▶ _HOW TO COMPLETE THIS TASK_: Below are some records; find each line that carries the word "label" and copy it.

START MATERIALS PROVIDED

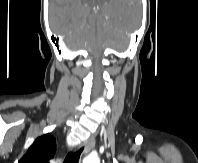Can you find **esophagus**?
Listing matches in <instances>:
<instances>
[{"label": "esophagus", "mask_w": 198, "mask_h": 163, "mask_svg": "<svg viewBox=\"0 0 198 163\" xmlns=\"http://www.w3.org/2000/svg\"><path fill=\"white\" fill-rule=\"evenodd\" d=\"M95 143H96V139L95 136L93 135L84 144L80 146V147L84 146L83 154H87L88 152H90V150L95 146Z\"/></svg>", "instance_id": "34e87169"}]
</instances>
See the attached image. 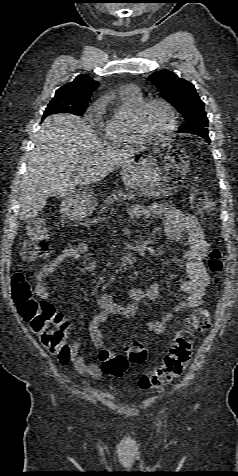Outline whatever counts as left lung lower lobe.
I'll list each match as a JSON object with an SVG mask.
<instances>
[{"instance_id": "0a47b994", "label": "left lung lower lobe", "mask_w": 238, "mask_h": 476, "mask_svg": "<svg viewBox=\"0 0 238 476\" xmlns=\"http://www.w3.org/2000/svg\"><path fill=\"white\" fill-rule=\"evenodd\" d=\"M203 134H198V135L204 137L205 139H207L208 142H210V138H209L208 134L207 133H203Z\"/></svg>"}]
</instances>
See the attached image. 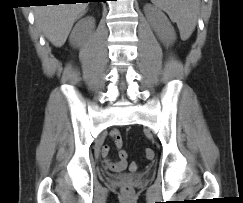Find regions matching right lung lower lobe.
<instances>
[{
  "mask_svg": "<svg viewBox=\"0 0 243 203\" xmlns=\"http://www.w3.org/2000/svg\"><path fill=\"white\" fill-rule=\"evenodd\" d=\"M46 1H52V0H40L39 2H38V4H35V5H46ZM54 1V0H53ZM59 1H61V2H49V3H55V4H57V3H68V4H70V3H76L77 1H86V3H88V1H92V2H106V0H59Z\"/></svg>",
  "mask_w": 243,
  "mask_h": 203,
  "instance_id": "right-lung-lower-lobe-1",
  "label": "right lung lower lobe"
}]
</instances>
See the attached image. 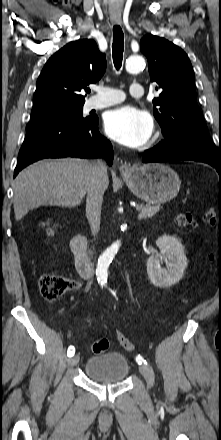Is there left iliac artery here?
<instances>
[{
    "label": "left iliac artery",
    "instance_id": "44dca946",
    "mask_svg": "<svg viewBox=\"0 0 221 440\" xmlns=\"http://www.w3.org/2000/svg\"><path fill=\"white\" fill-rule=\"evenodd\" d=\"M136 362H137L138 364H142V363H144V364L147 365L146 360H144L140 355L136 357Z\"/></svg>",
    "mask_w": 221,
    "mask_h": 440
}]
</instances>
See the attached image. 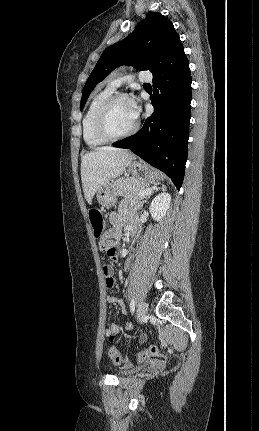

END MATERIALS PROVIDED

▶ _THE ANSWER_:
[{"label": "esophagus", "mask_w": 198, "mask_h": 163, "mask_svg": "<svg viewBox=\"0 0 198 163\" xmlns=\"http://www.w3.org/2000/svg\"><path fill=\"white\" fill-rule=\"evenodd\" d=\"M95 143H96V139L95 136L93 135L84 144L80 146V147L84 146L83 154H87L88 152H90V150L95 146Z\"/></svg>", "instance_id": "34e87169"}]
[{"instance_id": "0a47b994", "label": "left lung lower lobe", "mask_w": 238, "mask_h": 476, "mask_svg": "<svg viewBox=\"0 0 238 476\" xmlns=\"http://www.w3.org/2000/svg\"><path fill=\"white\" fill-rule=\"evenodd\" d=\"M203 134H198V135L204 137L205 139H207L208 142H210V138H209L208 134L207 133H203Z\"/></svg>"}]
  "label": "right lung lower lobe"
    "label": "left iliac artery",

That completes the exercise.